» What you have to do:
Would you copy only the lines below, from the one containing "od 12.00 – 16.15" through the very last one, leaving the pictures out?

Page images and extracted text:
──────

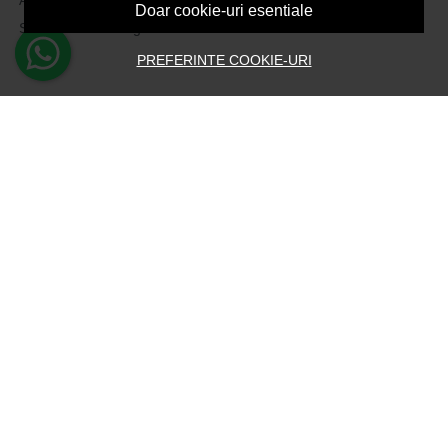
Doar cookie-uri esentiale
Solutionarea litigiilor
PREFERINTE COOKIE-URI
CONT CLIENT
Contul meu
Inregistrare
Recuperare parola
Istoric comenzi
Produse favorite
Devino Afiliat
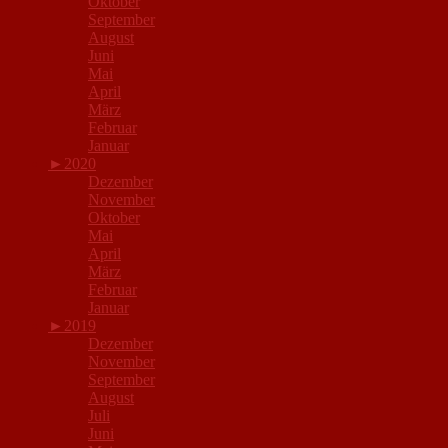
Oktober
September
August
Juni
Mai
April
März
Februar
Januar
►
2020
Dezember
November
Oktober
Mai
April
März
Februar
Januar
►
2019
Dezember
November
September
August
Juli
Juni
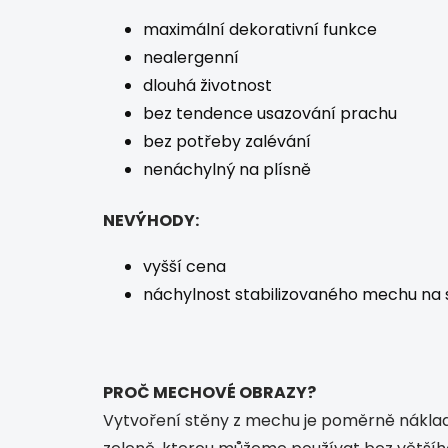
maximální dekorativní funkce
nealergenní
dlouhá životnost
bez tendence usazování prachu
bez potřeby zalévání
nenáchylný na plísně
NEVÝHODY:
vyšší cena
náchylnost stabilizovaného mechu na s
PROČ MECHOVÉ OBRAZY?
Vytvoření stěny z mechu je poměrně nákladná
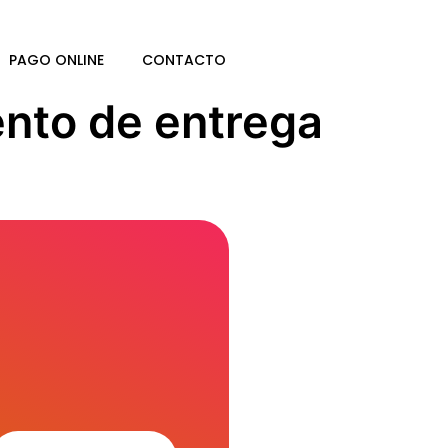
PAGO ONLINE
CONTACTO
nto de entrega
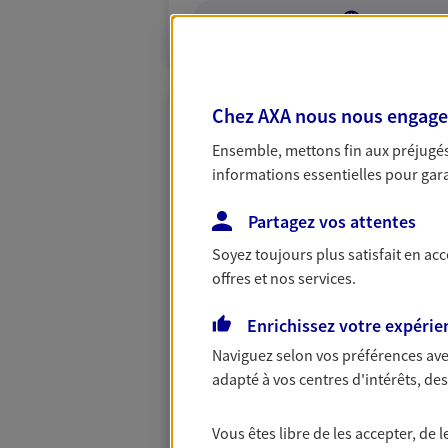
VOIR NOTRE S
Chez AXA nous nous engageon
Gallier Adjutor
Ensemble, mettons fin aux préjugés 
Agents Généraux d'assuran
informations essentielles pour garan
4a Av D Armorique, 35830 Betton
Partagez vos attentes
Agence accessible
Horaires :
Fermé
Soyez toujours plus satisfait en ac
Ouvre le 11 août à 09:00
offres et nos services.
Enrichissez votre expérie
02 99 23 18 66
Naviguez selon vos préférences ave
VOIR NOTRE S
adapté à vos centres d'intérêts, d
N° Orias * (orias.fr) : EIRL ADJUTOR JEREM
Vous êtes libre de les accepter, de
MAXIME (17006282)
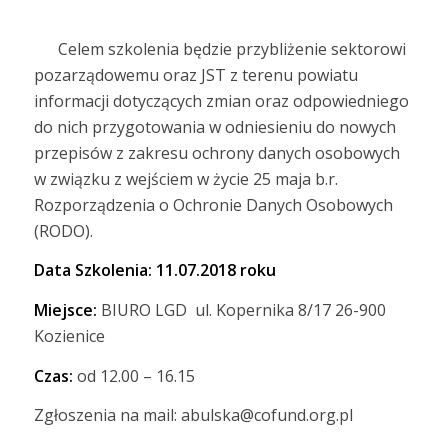
Celem szkolenia będzie przybliżenie sektorowi
pozarządowemu oraz JST z terenu powiatu
informacji dotyczących zmian oraz odpowiedniego
do nich przygotowania w odniesieniu do nowych
przepisów z zakresu ochrony danych osobowych
w związku z wejściem w życie 25 maja b.r.
Rozporządzenia o Ochronie Danych Osobowych
(RODO).
Data Szkolenia: 11.07.2018 roku
Miejsce:
BIURO LGD ul. Kopernika 8/17 26-900
Kozienice
Czas:
od 12.00 – 16.15
Zgłoszenia na mail: abulska@cofund.org.pl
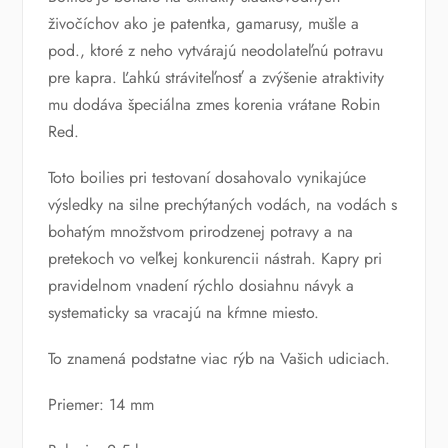
živočíchov ako je patentka, gamarusy, mušle a
pod., ktoré z neho vytvárajú neodolateľnú potravu
pre kapra. Ľahkú stráviteľnosť a zvýšenie atraktivity
mu dodáva špeciálna zmes korenia vrátane Robin
Red.
Toto boilies pri testovaní dosahovalo vynikajúce
výsledky na silne prechýtaných vodách, na vodách s
bohatým množstvom prirodzenej potravy a na
pretekoch vo veľkej konkurencii nástrah. Kapry pri
pravidelnom vnadení rýchlo dosiahnu návyk a
systematicky sa vracajú na kŕmne miesto.
To znamená podstatne viac rýb na Vašich udiciach.
Priemer: 14 mm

──────

» Task response:
od 12.00 – 16.15
Zgłoszenia na mail: abulska@cofund.org.pl
živočíchov ako je patentka, gamarusy, mušle a
pod., ktoré z neho vytvárajú neodolateľnú potravu
pre kapra. Ľahkú stráviteľnosť a zvýšenie atraktivity
mu dodáva špeciálna zmes korenia vrátane Robin
Red.
Toto boilies pri testovaní dosahovalo vynikajúce
výsledky na silne prechýtaných vodách, na vodách s
bohatým množstvom prirodzenej potravy a na
pretekoch vo veľkej konkurencii nástrah. Kapry pri
pravidelnom vnadení rýchlo dosiahnu návyk a
systematicky sa vracajú na kŕmne miesto.
To znamená podstatne viac rýb na Vašich udiciach.
Priemer: 14 mm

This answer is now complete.